There is some confusion about the origin of the town's name. One suggestion is that it comes from 'Baylya', the name of a local Aboriginal warrior. Another suggests that it is derived from the Aboriginal word 'balinga' meaning 'to climb'. A third version says that the town was named after a noted Aboriginal warrior 'Balingan' who was born in the area.
Balingup was first explored by Europeans in the 1840s. In 1842 Major Irwin and a small party, exploring the land between Albany and Busselton, make a short detour to the Balingup Brook and in 1849 John Septimus Roe, the tireless Surveyor General, travelled through the area while surveying between Albany and Perth. He noted the wealth of jarrah trees in the district.
The first person to take up land in the area was Walter Padbury in 1859. He was followed by other settlers and slowly a small village grew up on Balingup Brook. The townsite was officially declared in 1898, the same year the railway line was completed from Donnybrook to Bridgetown. Around this time the local hotel, the Nelson Arms, was used as both a drinking hole and as the local post office. Today Balingup is a small service centre.

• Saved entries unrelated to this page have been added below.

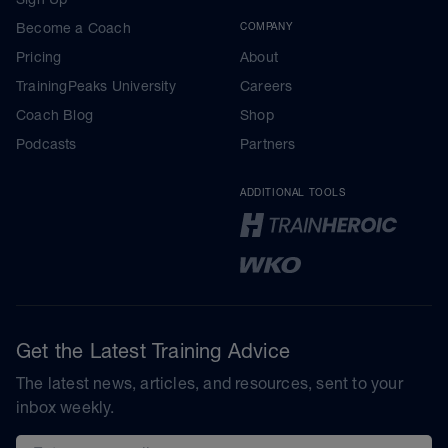
Become a Coach
COMPANY
Pricing
About
TrainingPeaks University
Careers
Coach Blog
Shop
Podcasts
Partners
ADDITIONAL TOOLS
Get the Latest Training Advice
The latest news, articles, and resources, sent to your
inbox weekly.
Email address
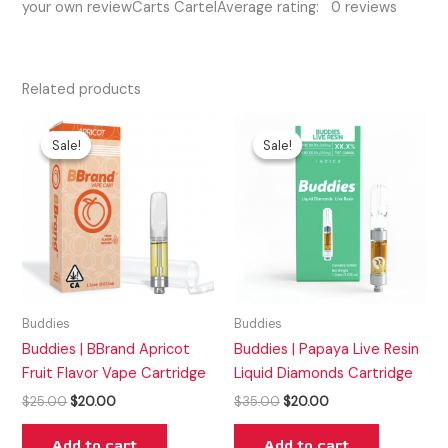
your own reviewCarts CartelAverage rating: 0 reviews
Related products
Original
Current
Original
Current
price
price
price
price
Sale!
Sale!
Sale!
Sale!
was:
is:
was:
is:
$25.00.
$20.00.
$35.00.
$20.00.
Buddies
Buddies
Buddies | BBrand Apricot
Buddies | Papaya Live Resin
Fruit Flavor Vape Cartridge
Liquid Diamonds Cartridge
$
25.00
$
20.00
$
35.00
$
20.00
Add to cart
Add to cart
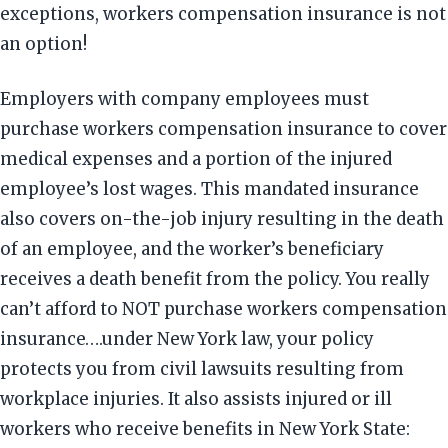
exceptions, workers compensation insurance is not
an option!
Employers with company employees must
purchase workers compensation insurance to cover
medical expenses and a portion of the injured
employee’s lost wages. This mandated insurance
also covers on-the-job injury resulting in the death
of an employee, and the worker’s beneficiary
receives a death benefit from the policy. You really
can’t afford to NOT purchase workers compensation
insurance….under New York law, your policy
protects you from civil lawsuits resulting from
workplace injuries. It also assists injured or ill
workers who receive benefits in New York State:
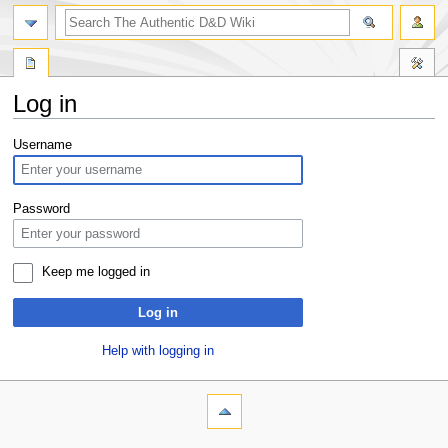
Log in
Jump
Jump
Username
to
to
navigation
search
Password
Keep me logged in
Log in
Help with logging in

In recent times the township has acquired a reputation as an alternative lifestyle centre where people fleeing from city life come to relax. In 1975 Fred and Mary Robinson established the Universal Brotherhood commune on the Brooklands property.

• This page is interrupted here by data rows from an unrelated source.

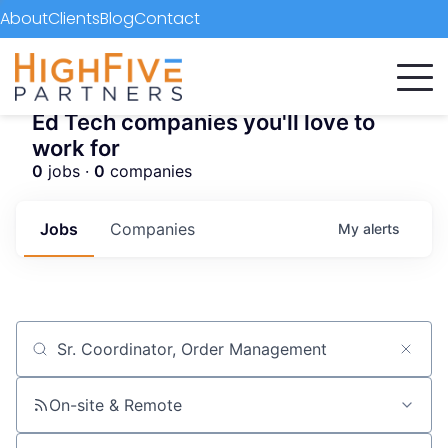
About
Clients
Blog
Contact
Ed Tech companies you'll love to
work for
0
jobs ·
0
companies
Jobs
Companies
My
alerts
Job title, company or keyword
On-site & Remote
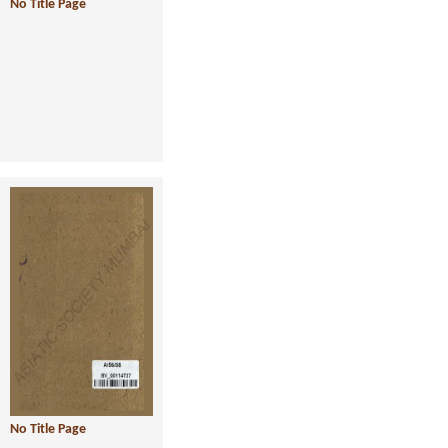
No Title Page
No Title Page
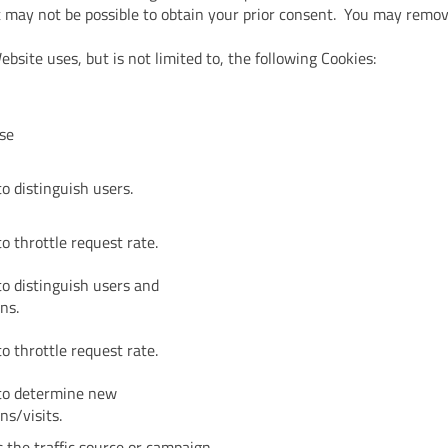
it may not be possible to obtain your prior consent. You may remo
bsite uses, but is not limited to, the following Cookies:
se
o distinguish users.
o throttle request rate.
to distinguish users and
ns.
o throttle request rate.
to determine new
ns/visits.
 the traffic source or campaign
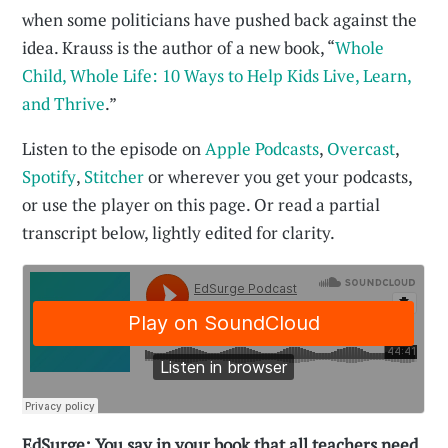
when some politicians have pushed back against the
idea. Krauss is the author of a new book, “
Whole
Child, Whole Life: 10 Ways to Help Kids Live, Learn,
and Thrive
.”
Listen to the episode on
Apple Podcasts
,
Overcast
,
Spotify
,
Stitcher
or wherever you get your podcasts,
or use the player on this page. Or read a partial
transcript below, lightly edited for clarity.
EdSurge: You say in your book that all teachers need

There is a small volume, Baylya-Balinga: A History of Balingup, W.A. by A. C. Frost, which covers the history of the town and the surrounding district in great detail.
Things to see:
Old Cheese Factory
It has little to attract the tourist apart from the Old Cheese Factory which has been converted into a popular and successful arts and crafts centre.

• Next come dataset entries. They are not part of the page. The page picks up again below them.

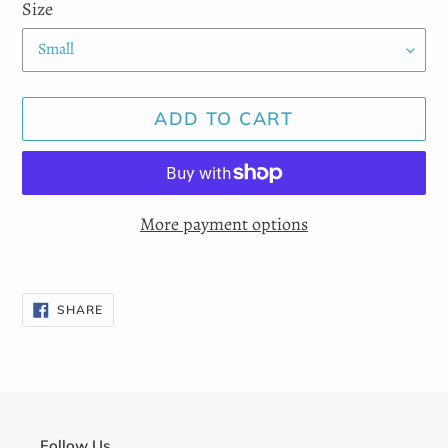
Size
ADD TO CART
More payment options
Adding
product
SHARE
SHARE
ON
to
FACEBOOK
your
cart
Follow Us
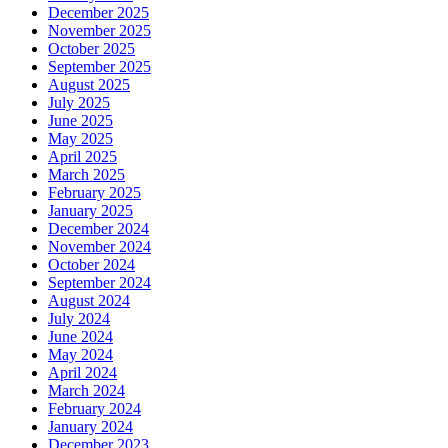
December 2025
November 2025
October 2025
September 2025
August 2025
July 2025
June 2025
May 2025
April 2025
March 2025
February 2025
January 2025
December 2024
November 2024
October 2024
September 2024
August 2024
July 2024
June 2024
May 2024
April 2024
March 2024
February 2024
January 2024
December 2023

The Magic Mushrooms of Balingup
In recent years Balingup has been a drawcard (although the police have worked tirelessly to prevent it) for people wanting to pick and consume magic mushrooms. At a certain time of the year magic mushrooms (ie ones with the hallucinogenic drug psilocybin in them) can be found in the paddocks and forests around the town. The word is out and people come to try and pick them. In most instances they get caught and fined by the local police.